Themes and quality statements

Theme 1: Quality and safety

Quality statements:

  • Supporting people to live healthier lives
  • Learning culture
  • Safe and effective staffing
  • Equity in access
  • Equity in experience and outcomes
  • Safeguarding

Theme 2: Integration

Quality statements:

  • Safe systems, pathways and transitions
  • Care provision, integration and continuity
  • How staff, teams and services work together

Theme 3: Leadership

Quality statements:

  • Shared direction and culture
  • Capable, compassionate and inclusive leaders
  • Freedom to speak up
  • Governance, management and sustainability
  • Partnerships and communities
  • Learning, improvement and innovation
  • Environmental sustainability – sustainable development
  • Workforce equality, diversity and inclusion

Evidence we will look at

Six evidence categories signal the types of evidence we use to understand the quality of care being delivered against each quality statement. The evidence categories required to assess each quality statement vary according to what is being assessed.

The following are the 6 evidence categories and some illustrative examples:

  1. People’s experience as set out in our experience principles and framework. This category covers all types of evidence where the source is from people who have experience relating to a specific health or care service, or a pathway across services. It also includes evidence from families, carers and advocates for people who use services. Examples include interviews with people, Give Feedback on care forms, survey results and feedback from representative groups.
  2. Feedback from staff and leaders for example, from direct interviews, compliments and concerns raised with us, surveys and evidence from self-assessments.
  3. Feedback from partners for example, from commissioners, providers, professional regulators, accreditation bodies, royal colleges, multi-agency bodies. This will include partners involved in the wider determinants of health and wellbeing such as housing, licensing, or environment services.
  4. Observation including case tracking, and observation of meetings and forums that co-ordinate health and care in the system such as integrated board and partnership meetings, place-led meetings and health and wellbeing boards.
  5. Processes are the series of steps, or activities that are carried out to deliver care and support that is safe and meets people’s needs. We will focus on the effectiveness of the processes rather than simply the fact they exist. This category includes metrics such as waiting times, audits, policies and strategies.
  6. Outcomes are focused on the impact of processes on individual people and communities, and cover how care has affected people’s physical, functional or psychological status. Evidence includes information on the quality of providers in an integrated care system, clinically relevant measures, quality of life assessments and population data.

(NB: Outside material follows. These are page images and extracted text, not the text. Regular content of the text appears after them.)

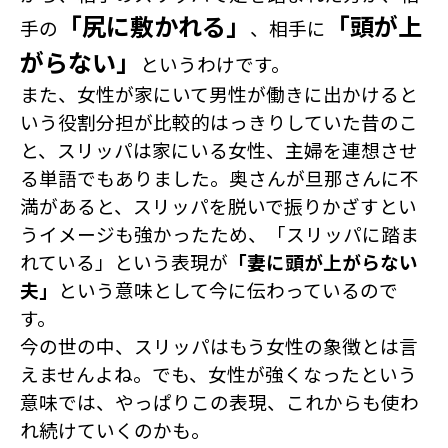
「尻に敷かれる」
「頭が上
手の
、相手に
がらない」
というわけです。
また、女性が家にいて男性が働きに出かけると
いう役割分担が比較的はっきりしていた昔のこ
と、
スリッパは家にいる女性、主婦を連想させ
る単語でもありました。奥さんが旦那さんに不
満があると、スリッパを脱いで振りかざすとい
うイメージも強かったため、「スリッパに踏ま
れている」という表現が
「妻に頭が上がらない
夫」
という意味として今に伝わっているので
す。
今の世の中、スリッパはもう女性の象徴とは言
えませんよね。でも、女性が強くなったという
意味では、やっぱりこの表現、これからも使わ
れ続けていくのかも。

The quality statements and evidence categories remain relatively static, but the specific evidence sources we will look at to assess quality will change more frequently, in line with the most up-to-date best practice standards, guidance and information.

As part of our assessments, we will consider evidence of the quality of health and care services provided across the area of each integrated care system alongside other evidence of the outcomes of system working. Ratings of individual providers will not directly determine the outcome of an integrated care system assessment, but will form part of the evidence we use for assessments.

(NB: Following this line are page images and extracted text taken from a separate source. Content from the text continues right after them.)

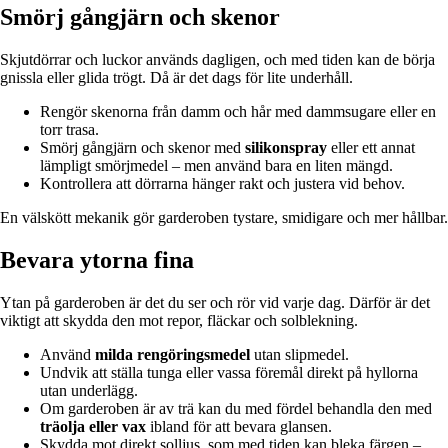
Smörj gångjärn och skenor
Skjutdörrar och luckor används dagligen, och med tiden kan de börja
gnissla eller glida trögt. Då är det dags för lite underhåll.
Rengör skenorna från damm och hår med dammsugare eller en
torr trasa.
Smörj gångjärn och skenor med
silikonspray
eller ett annat
lämpligt smörjmedel – men använd bara en liten mängd.
Kontrollera att dörrarna hänger rakt och justera vid behov.
En välskött mekanik gör garderoben tystare, smidigare och mer hållbar.
Bevara ytorna fina
Ytan på garderoben är det du ser och rör vid varje dag. Därför är det
viktigt att skydda den mot repor, fläckar och solblekning.
Använd
milda rengöringsmedel
utan slipmedel.
Undvik att ställa tunga eller vassa föremål direkt på hyllorna
utan underlägg.
Om garderoben är av trä kan du med fördel behandla den med
träolja eller vax
ibland för att bevara glansen.
Skydda mot direkt solljus, som med tiden kan bleka färgen –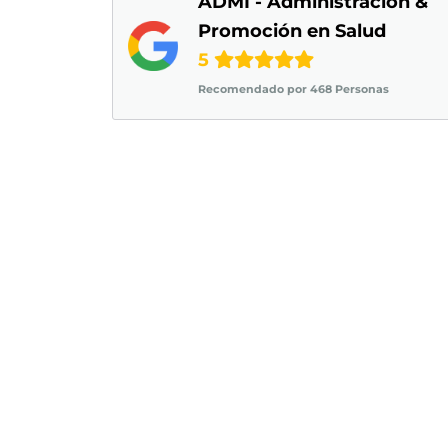
ADMI - Administración &
Promoción en Salud
5
Recomendado por 468 Personas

Our assessment and inspection teams will share information about quality and partnership working within each integrated care system. Assessments will not directly inform ratings of individual providers, but in some cases, the evidence we gather during an integrated care system assessment may form part of the evidence we will use for assessing providers. For example, this evidence could be around partnership working or it could inform decisions about further assessment activity required at provider level.